Pundits often like to characterise a currency as an embodiment of national pride: when the world feels good about America, the markets feel good about the dollar.
But there are hard-nosed reasons underpinning the dollar's movements.
First, on a short-term basis, the dollar is heavily driven by swings on US stock markets, home to much of the capital that sweeps in and out of the country.
War is bad news for all but the most military of US corporations, something that led to an exodus of investment cash from Wall Street in the run-up to the Iraqi conflict - and a rush back into dollar-denominated investments when the war started to seem quickly winnable.
Second, the dollar is a global currency, just as much in demand in Moscow and Manila as in Minneapolis.
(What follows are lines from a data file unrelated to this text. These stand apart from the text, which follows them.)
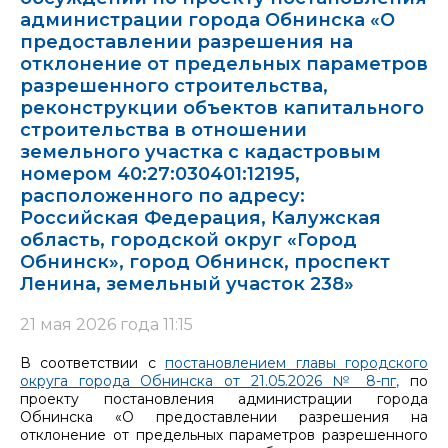
администрации города Обнинска «О
предоставлении разрешения на
отклонение от предельных параметров
разрешенного строительства,
реконструкции объектов капитального
строительства в отношении
земельного участка с кадастровым
номером 40:27:030401:12195,
расположенного по адресу:
Российская Федерация, Калужская
область, городской округ «Город
Обнинск», город Обнинск, проспект
Ленина, земельный участок 238»
21 мая 2026 года 11:15
В соответствии с
постановлением главы городского
округа города Обнинска от 21.05.2026 № 8-пг,
по
проекту постановления администрации города
Обнинска «О предоставлении разрешения на
отклонение от предельных параметров разрешенного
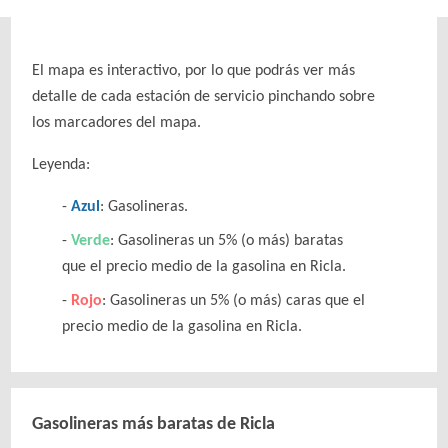
El mapa es interactivo, por lo que podrás ver más
detalle de cada estación de servicio pinchando sobre
los marcadores del mapa.
Leyenda:
Azul
: Gasolineras.
Verde
: Gasolineras un 5% (o más) baratas
que el precio medio de la gasolina en Ricla.
Rojo
: Gasolineras un 5% (o más) caras que el
precio medio de la gasolina en Ricla.
Gasolineras más baratas de Ricla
So there is a strong correlation between global economic performance and dollar strength; if a short war brings relief to a hard-pressed world economy, the dollar will benefit.
But wasn't the dollar weak already?
Pitifully so.
Traditionally, the dollar is a "strong" currency, just as the euro and yen are "weak" currencies.
But that established market fact has been turned on its head over the past year-and-a-bit.
The unnatural weakness of the US economy - reeling from September 11, the failure of the bubbly internet economy, and the recent rash of corporate scandals - has taken its toll on the dollar.
Against the euro, for example, it has lost 18% of its value in the past 12 months, a slump that has come close to eradicating all the relentless gains the dollar made over the preceding four years.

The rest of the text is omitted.